SCOTUS to weigh in on burden needed to prove FLSA exemptions
On June 17, the U.S. Supreme Court (SCOTUS) agreed to hear a recent decision from the U.S. 4th Circuit Court of Appeals (whose rulings apply to all employers in West Virginia) that requires employers to produce more convincing evidence when proving their workers qualify for exemptions under the Fair Labor Standards Act (FLSA). By hearing this case, SCOTUS will resolve a split among the federal circuit courts. This article will explore the current law in the 4th Circuit and briefly discuss why the Court’s decision to hear this case is so timely.
Background
The FLSA is the federal law that ensures employees are paid the federal minimum wage and receive overtime pay for any time worked over 40 hours during the workweek.

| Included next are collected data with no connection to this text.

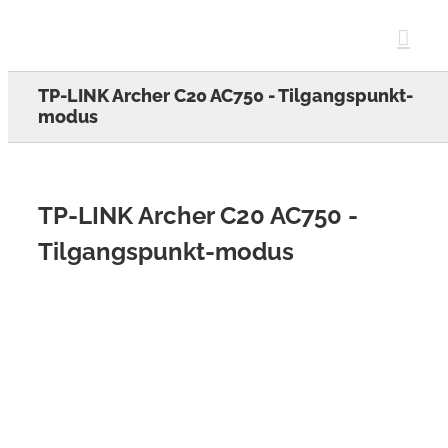
Skip
to
content
TP-LINK Archer C20 AC750 - Tilgangspunkt-
modus
TP-LINK Archer C20 AC750 -
Tilgangspunkt-modus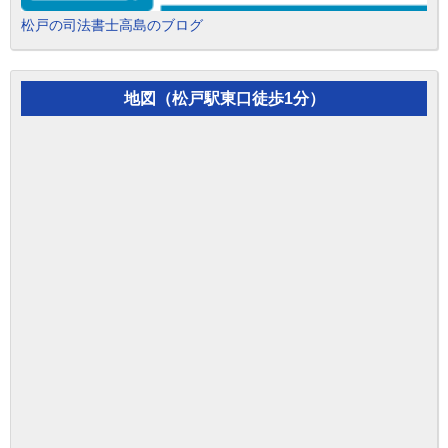
松戸の司法書士高島のブログ
地図（松戸駅東口徒歩1分）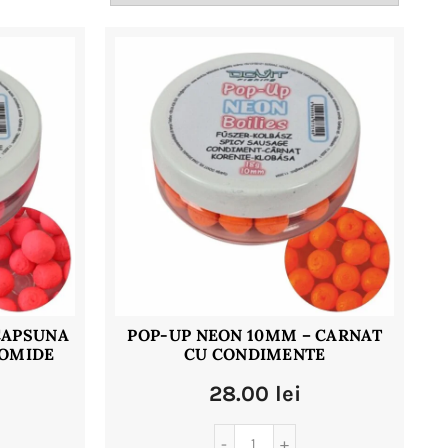
după
cele
mai
recente
CAPSUNA
POP-UP NEON 10MM – CARNAT
NOMIDE
CU CONDIMENTE
28.00
lei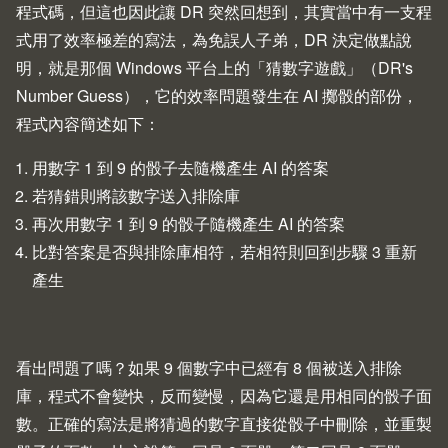
程式碼
，但這也因此讓 DR 突然回想到，其實當中有一支程
式用了效率極差的寫法，為免誤人子弟，DR 決定做點說
明，就是那個 Windows 平台上的「猜數字遊戲」（DR's
Number Guess），它的效率問題發生在 AI 擲骰的部份，
程式內容簡述如下：
用數字 1 到 9 的骰子去隨機產生 AI 的答案
若猜錯則將該數字送入排除庫
再次用數字 1 到 9 的骰子隨機產生 AI 的答案
比對答案是否與排除庫相符，若相符則回到步驟 3 重新
產生
看出問題了嗎？如果 9 個數字中已經有 8 個被送入排除
庫，程式不會變快，反而變慢，因為它還是用相同的骰子面
數。正確的寫法是將猜過的數字直接從骰子中刪除，並重製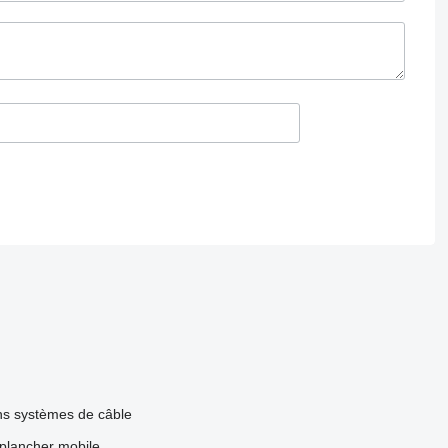
s systèmes de câble
plancher mobile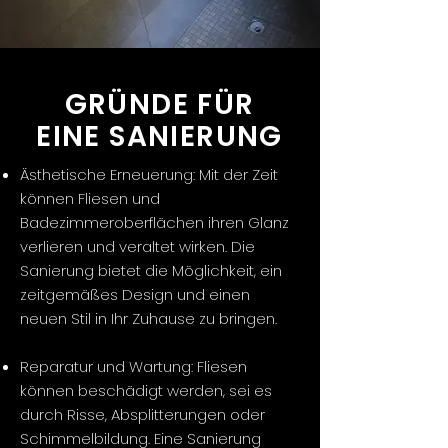
GRÜNDE FÜR
EINE SANIERUNG
Ästhetische Erneuerung: Mit der Zeit
können Fliesen und
Badezimmeroberflächen ihren Glanz
verlieren und veraltet wirken. Die
Sanierung bietet die Möglichkeit, ein
zeitgemäßes Design und einen
neuen Stil in Ihr Zuhause zu bringen.
Reparatur und Wartung: Fliesen
können beschädigt werden, sei es
durch Risse, Absplitterungen oder
Schimmelbildung. Eine Sanierung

The FLSA covers most workers unless they qualify for one of the statute’s many exemptions, which means the employees wouldn’t be subject to the Act’s minimum wage and/or overtime pay requirements.
For example, Section 13(a)(1) of the FLSA exempts employees who perform certain primary duties and earn a certain salary per week. Many refer to these as the “white-collar exemptions.” It’s important to note that employers claim an exemption and have the burden of proving it applies. However, just how much proof employers need to offer remains unsettled in the federal courts.